After Harlow was designated as a new town on 25 March 1947, the new Harlow Development Corporation commissioned its own offices, Adams House on the east side of the Market Square. A simple, three storey office block, it was designed by a Manchester-born architect, John Graham, and completed in the early 1950s.

Harlow became an urban district in 1955, and the new council was initially accommodated at Netteswell Hall and Netteswell House, on Park Lane. However, the new council leaders needed a permanent meeting place and the site they chose was on the south side of Cross Street in an area known as The High. The new town hall was designed by Sir Frederick Gibberd in the modern style, built in concrete and was officially opened by Lord Attlee in 1960. The design involved a nine-storey tower with a rooftop viewing room which was designed by John Graham. Gibberd had originally wanted the tower to be at least 15 storeys high but cost constraints did not allow that.

By the early 21st century, the town hall was becoming increasingly dilapidated and civic leaders decided to demolish it, and to commission a new mixed-use complex involving a retail mall and new civic offices. The site selected incorporated the footprint of the old town hall but also extended south towards a landscaped area, which contained concrete lined pools known as the Water Gardens. The old town hall was demolished in 2002. The Water Gardens, which contained a series of sculptures by Henry Moore, had to be severely truncated to accommodate the new development.
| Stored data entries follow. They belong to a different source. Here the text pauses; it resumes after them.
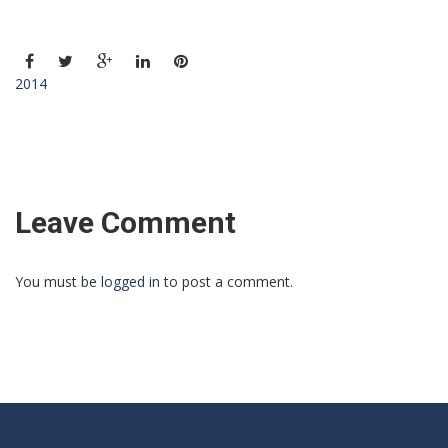
2014
Leave Comment
You must be
logged in
to post a comment.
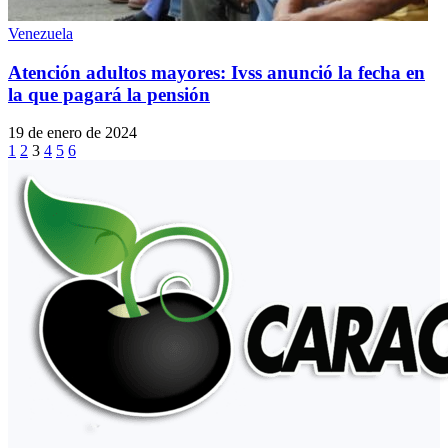
Venezuela
Atención adultos mayores: Ivss anunció la fecha en
la que pagará la pensión
19 de enero de 2024
1
2
3
4
5
6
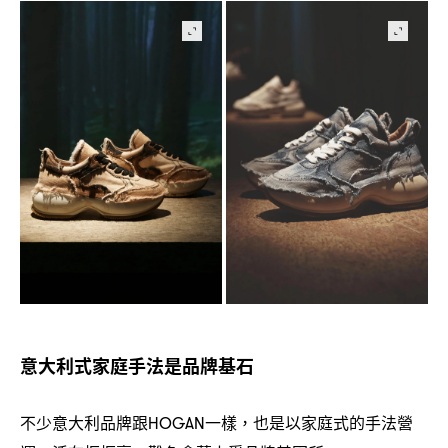
意大利式家庭手法是品牌基石
不少意大利品牌跟
一樣
也是以家庭式的手法營
HOGAN
，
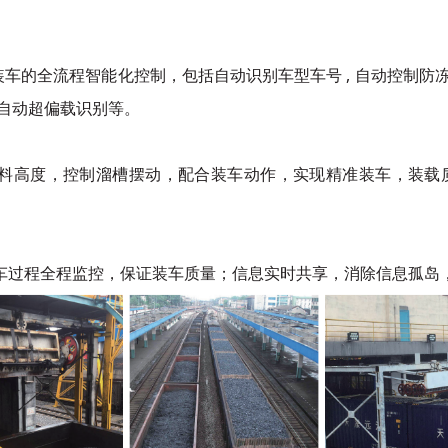
装车的全流程智能化控制，包括自动识别车型车号 , 自动控制防冻液
自动超偏载识别等。
落料高度，控制溜槽摆动，配合装车动作，实现精准装车，装载
车过程全程监控，保证装车质量；信息实时共享，消除信息孤岛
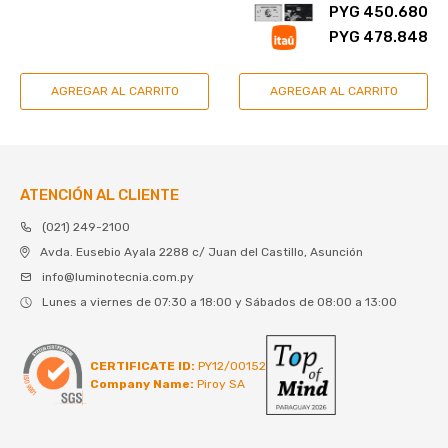
PYG
450.680
PYG
478.848
ATENCIÓN AL CLIENTE
(021) 249-2100
Avda. Eusebio Ayala 2288 c/ Juan del Castillo, Asunción
info@luminotecnia.com.py
Lunes a viernes de 07:30 a 18:00 y Sábados de 08:00 a 13:00
CERTIFICATE ID:
PY12/00152
Company Name:
Piroy SA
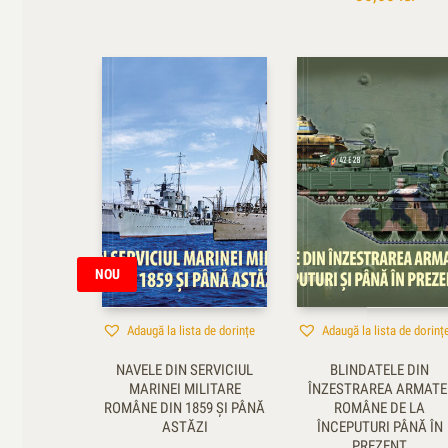
NOU
Adaugă la lista de dorințe
Adaugă la lista de dorinț
NAVELE DIN SERVICIUL
BLINDATELE DIN
MARINEI MILITARE
ÎNZESTRAREA ARMATE
ROMÂNE DIN 1859 ŞI PÂNĂ
ROMÂNE DE LA
ASTĂZI
ÎNCEPUTURI PÂNĂ ÎN
PREZENT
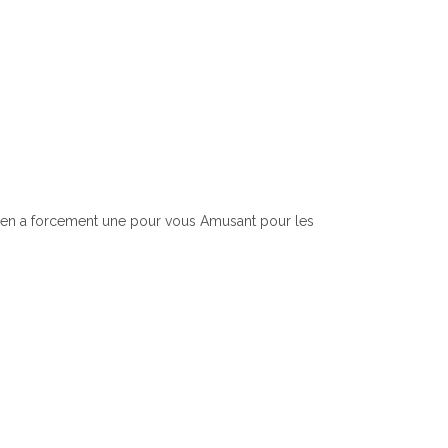
 y en a forcement une pour vous Amusant pour les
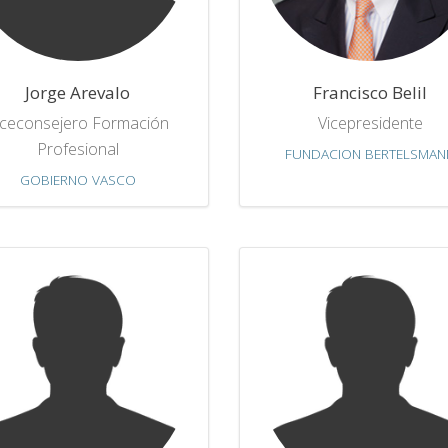
Jorge Arevalo
Francisco Belil
iceconsejero Formación
Vicepresidente
Profesional
FUNDACION BERTELSMAN
GOBIERNO VASCO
The new complex was designed by Benoy Architects in the modern style, built in concrete and glass and was officially opened by Prince Richard, Duke of Gloucester on 19 May 2004. The design involved an asymmetrical main frontage facing south onto the gardens. The civic centre was at the west end of the complex and featured a three bay rectangular portico formed by columns supporting a balcony and a series of huge louvres on the first floor. Internally, the principal room was the council chamber, located behind the louvres. The proclamation of King Charles III was read out from the balcony on 11 September 2022.

Works of art in the civic centre include a painting by André Verlon entitled "Barrage".